Page-level text extractions:
· · · · ·

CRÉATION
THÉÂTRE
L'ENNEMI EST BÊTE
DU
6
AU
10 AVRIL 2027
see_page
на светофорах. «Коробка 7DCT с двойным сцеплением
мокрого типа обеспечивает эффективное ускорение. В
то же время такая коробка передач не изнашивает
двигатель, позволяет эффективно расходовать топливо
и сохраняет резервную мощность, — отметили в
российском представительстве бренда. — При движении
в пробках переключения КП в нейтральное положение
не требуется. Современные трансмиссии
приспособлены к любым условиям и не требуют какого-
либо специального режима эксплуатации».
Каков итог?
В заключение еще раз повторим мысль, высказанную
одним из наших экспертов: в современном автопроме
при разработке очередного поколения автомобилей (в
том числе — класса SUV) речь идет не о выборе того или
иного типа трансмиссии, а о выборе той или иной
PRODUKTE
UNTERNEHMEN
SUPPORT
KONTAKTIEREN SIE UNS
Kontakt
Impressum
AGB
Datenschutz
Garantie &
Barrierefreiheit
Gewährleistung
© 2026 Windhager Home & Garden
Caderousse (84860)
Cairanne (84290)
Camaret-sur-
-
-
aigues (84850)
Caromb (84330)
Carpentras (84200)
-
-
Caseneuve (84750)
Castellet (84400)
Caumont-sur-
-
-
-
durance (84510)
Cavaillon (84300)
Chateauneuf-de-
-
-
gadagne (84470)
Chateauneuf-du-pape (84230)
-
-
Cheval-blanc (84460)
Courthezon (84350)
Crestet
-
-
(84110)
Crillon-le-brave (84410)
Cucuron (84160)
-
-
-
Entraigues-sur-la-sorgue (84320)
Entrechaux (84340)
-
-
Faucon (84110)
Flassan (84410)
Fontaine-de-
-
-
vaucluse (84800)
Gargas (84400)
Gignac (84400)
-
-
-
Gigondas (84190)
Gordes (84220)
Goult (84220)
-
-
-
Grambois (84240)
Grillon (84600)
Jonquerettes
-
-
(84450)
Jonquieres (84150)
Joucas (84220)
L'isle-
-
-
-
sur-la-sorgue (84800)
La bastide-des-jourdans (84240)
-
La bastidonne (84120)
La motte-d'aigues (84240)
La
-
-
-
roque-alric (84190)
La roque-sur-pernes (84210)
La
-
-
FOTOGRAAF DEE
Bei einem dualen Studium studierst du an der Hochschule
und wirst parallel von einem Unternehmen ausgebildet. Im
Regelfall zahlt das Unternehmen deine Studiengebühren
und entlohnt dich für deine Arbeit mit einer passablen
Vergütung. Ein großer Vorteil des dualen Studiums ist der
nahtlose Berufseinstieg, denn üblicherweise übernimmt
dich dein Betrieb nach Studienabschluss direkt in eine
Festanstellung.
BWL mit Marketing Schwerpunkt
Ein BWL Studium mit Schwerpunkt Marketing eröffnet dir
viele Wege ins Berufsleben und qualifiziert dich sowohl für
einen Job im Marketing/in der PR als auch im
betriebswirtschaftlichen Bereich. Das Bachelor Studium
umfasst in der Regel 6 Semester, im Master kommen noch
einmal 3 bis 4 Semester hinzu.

· · · · ·

» **Exercise directions**:
An exact reproduction of all the records is needed.

» **Problem solution**:
CRÉATION
THÉÂTRE
L'ENNEMI EST BÊTE
DU
6
AU
10 AVRIL 2027
see_page
на светофорах. «Коробка 7DCT с двойным сцеплением
мокрого типа обеспечивает эффективное ускорение. В
то же время такая коробка передач не изнашивает
двигатель, позволяет эффективно расходовать топливо
и сохраняет резервную мощность, — отметили в
российском представительстве бренда. — При движении
в пробках переключения КП в нейтральное положение
не требуется. Современные трансмиссии
приспособлены к любым условиям и не требуют какого-
либо специального режима эксплуатации».
Каков итог?
В заключение еще раз повторим мысль, высказанную
одним из наших экспертов: в современном автопроме
при разработке очередного поколения автомобилей (в
том числе — класса SUV) речь идет не о выборе того или
иного типа трансмиссии, а о выборе той или иной
PRODUKTE
UNTERNEHMEN
SUPPORT
KONTAKTIEREN SIE UNS
Kontakt
Impressum
AGB
Datenschutz
Garantie &
Barrierefreiheit
Gewährleistung
© 2026 Windhager Home & Garden
Caderousse (84860)
Cairanne (84290)
Camaret-sur-
-
-
aigues (84850)
Caromb (84330)
Carpentras (84200)
-
-
Caseneuve (84750)
Castellet (84400)
Caumont-sur-
-
-
-
durance (84510)
Cavaillon (84300)
Chateauneuf-de-
-
-
gadagne (84470)
Chateauneuf-du-pape (84230)
-
-
Cheval-blanc (84460)
Courthezon (84350)
Crestet
-
-
(84110)
Crillon-le-brave (84410)
Cucuron (84160)
-
-
-
Entraigues-sur-la-sorgue (84320)
Entrechaux (84340)
-
-
Faucon (84110)
Flassan (84410)
Fontaine-de-
-
-
vaucluse (84800)
Gargas (84400)
Gignac (84400)
-
-
-
Gigondas (84190)
Gordes (84220)
Goult (84220)
-
-
-
Grambois (84240)
Grillon (84600)
Jonquerettes
-
-
(84450)
Jonquieres (84150)
Joucas (84220)
L'isle-
-
-
-
sur-la-sorgue (84800)
La bastide-des-jourdans (84240)
-
La bastidonne (84120)
La motte-d'aigues (84240)
La
-
-
-
roque-alric (84190)
La roque-sur-pernes (84210)
La
-
-
FOTOGRAAF DEE
Bei einem dualen Studium studierst du an der Hochschule
und wirst parallel von einem Unternehmen ausgebildet. Im
Regelfall zahlt das Unternehmen deine Studiengebühren
und entlohnt dich für deine Arbeit mit einer passablen
Vergütung. Ein großer Vorteil des dualen Studiums ist der
nahtlose Berufseinstieg, denn üblicherweise übernimmt
dich dein Betrieb nach Studienabschluss direkt in eine
Festanstellung.
BWL mit Marketing Schwerpunkt
Ein BWL Studium mit Schwerpunkt Marketing eröffnet dir
viele Wege ins Berufsleben und qualifiziert dich sowohl für
einen Job im Marketing/in der PR als auch im
betriebswirtschaftlichen Bereich. Das Bachelor Studium
umfasst in der Regel 6 Semester, im Master kommen noch
einmal 3 bis 4 Semester hinzu.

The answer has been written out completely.